> **Work to complete**
In the entries that follow, repeat exactly the lines from the one that has "Do Not Sell" through the one that has "Recruit (362, 31)", but omit pictures.

> **Records supplied**
* * *
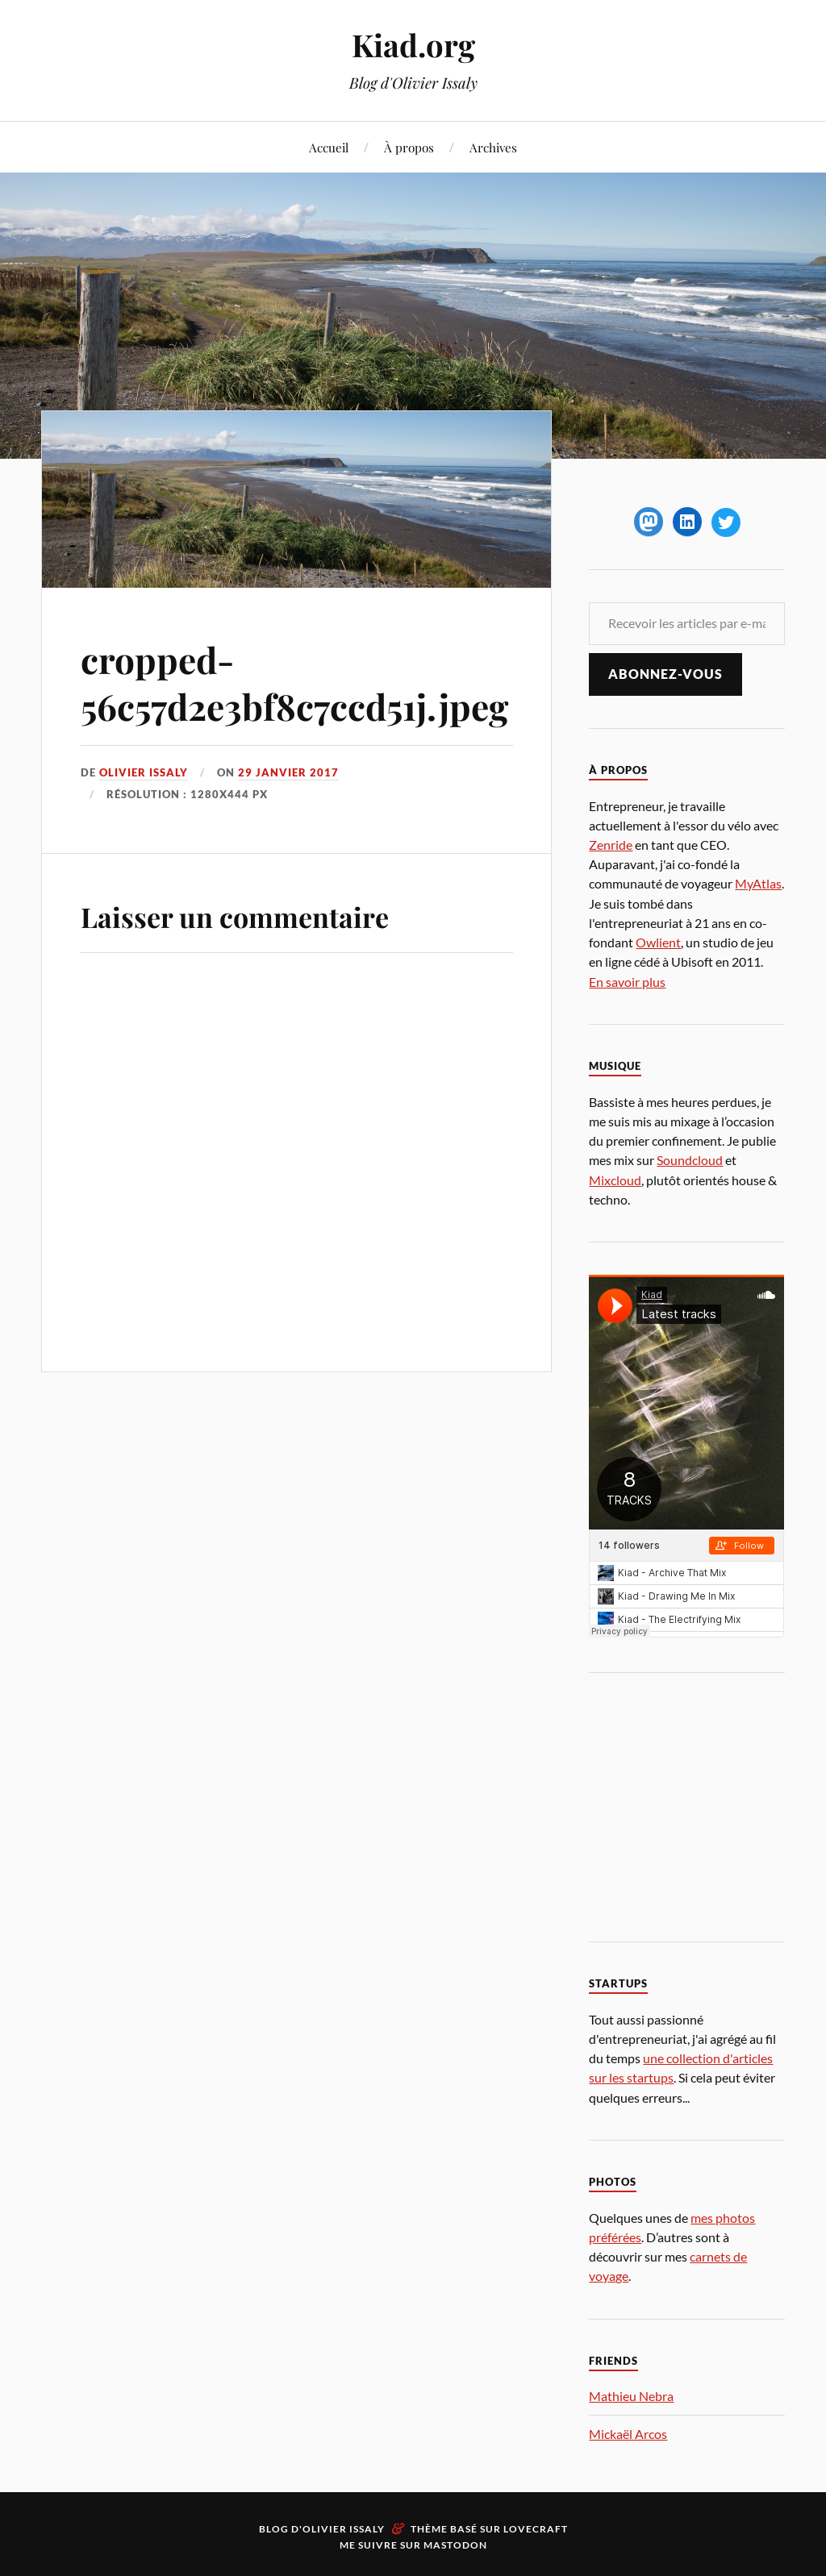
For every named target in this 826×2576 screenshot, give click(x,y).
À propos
* * *
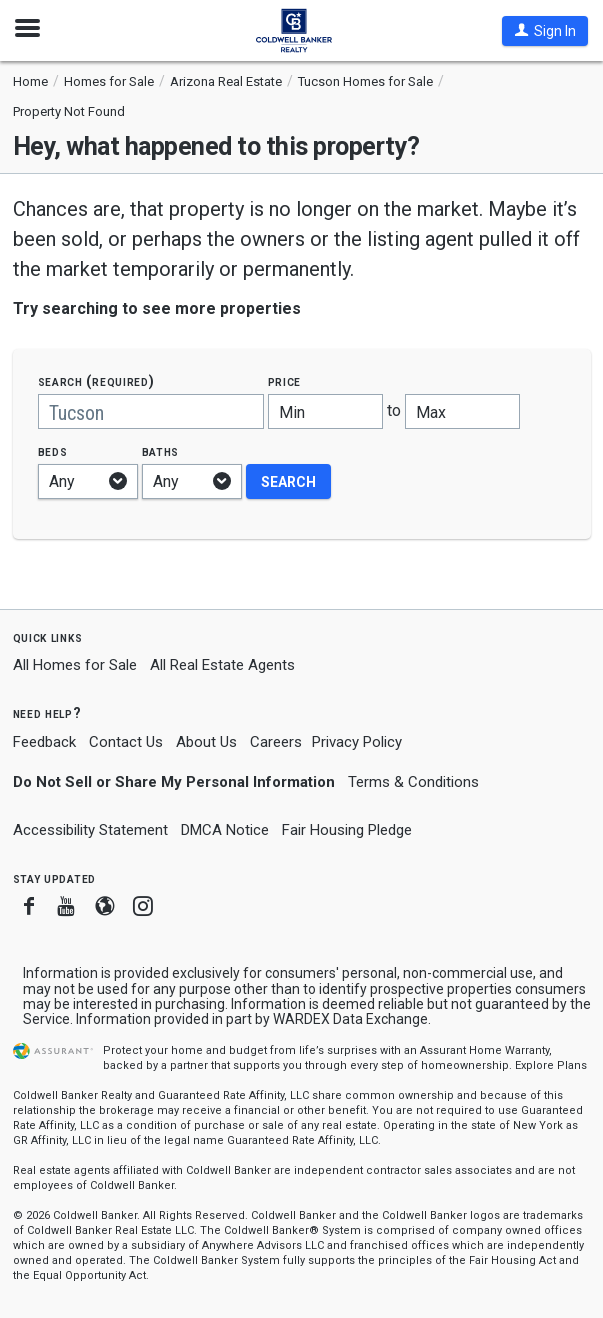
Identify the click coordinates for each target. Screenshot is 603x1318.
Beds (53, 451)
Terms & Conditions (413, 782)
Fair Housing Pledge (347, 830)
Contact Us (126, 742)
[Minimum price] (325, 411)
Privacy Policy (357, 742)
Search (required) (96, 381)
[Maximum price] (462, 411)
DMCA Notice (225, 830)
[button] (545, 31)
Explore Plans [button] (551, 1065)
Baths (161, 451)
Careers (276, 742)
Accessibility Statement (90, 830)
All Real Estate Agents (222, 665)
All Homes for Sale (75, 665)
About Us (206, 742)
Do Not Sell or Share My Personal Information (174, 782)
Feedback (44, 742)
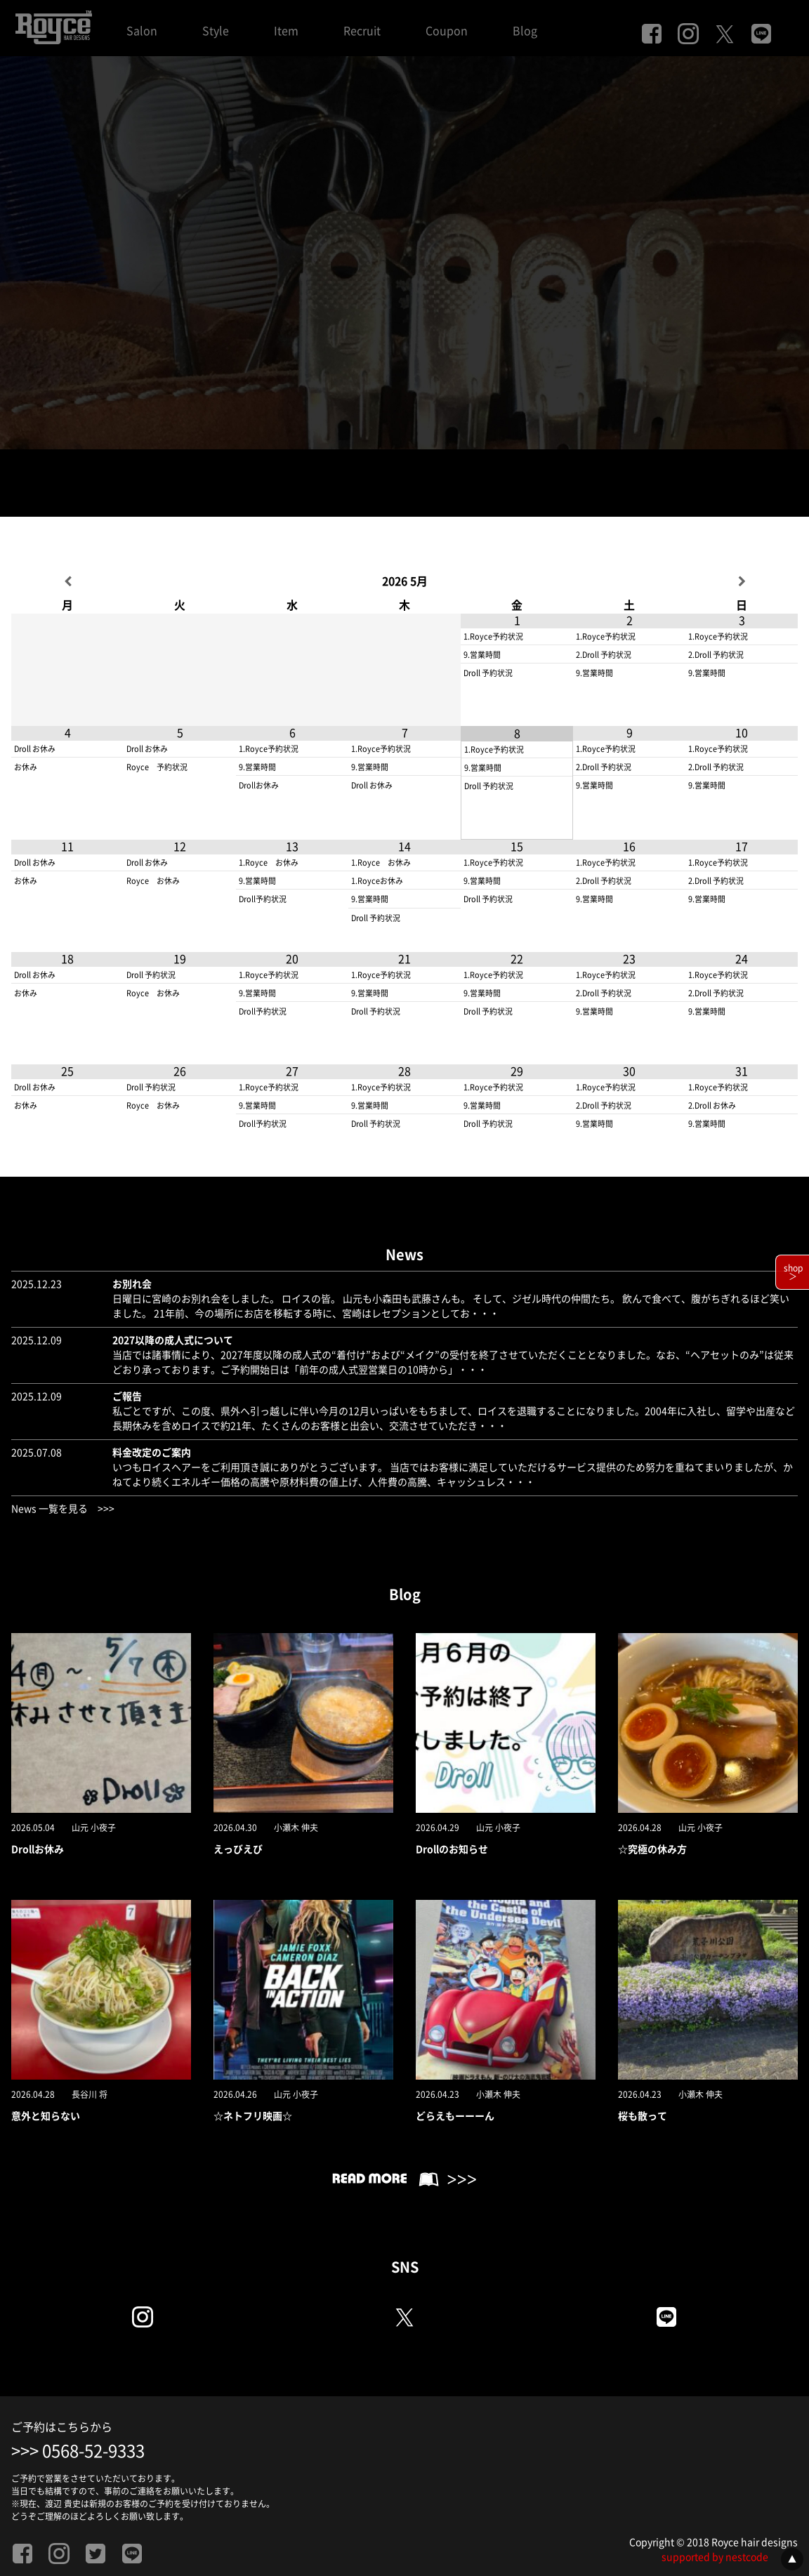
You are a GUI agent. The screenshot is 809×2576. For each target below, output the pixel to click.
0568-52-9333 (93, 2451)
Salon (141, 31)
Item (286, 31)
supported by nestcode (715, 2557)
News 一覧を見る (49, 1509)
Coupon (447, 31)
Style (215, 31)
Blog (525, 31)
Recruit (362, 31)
* * *
> **Answer to this problem**
Do Not Sell or Share My Personal Information (174, 782)
Feedback (44, 742)
You are a GUI agent. The screenshot is 809×2576. For each target below, output the pixel to click.
0568-52-9333 (93, 2451)
Salon (141, 31)
Item (286, 31)
supported by nestcode (715, 2557)
News 一覧を見る (49, 1509)
Coupon (447, 31)
Style (215, 31)
Blog (525, 31)
Recruit (362, 31)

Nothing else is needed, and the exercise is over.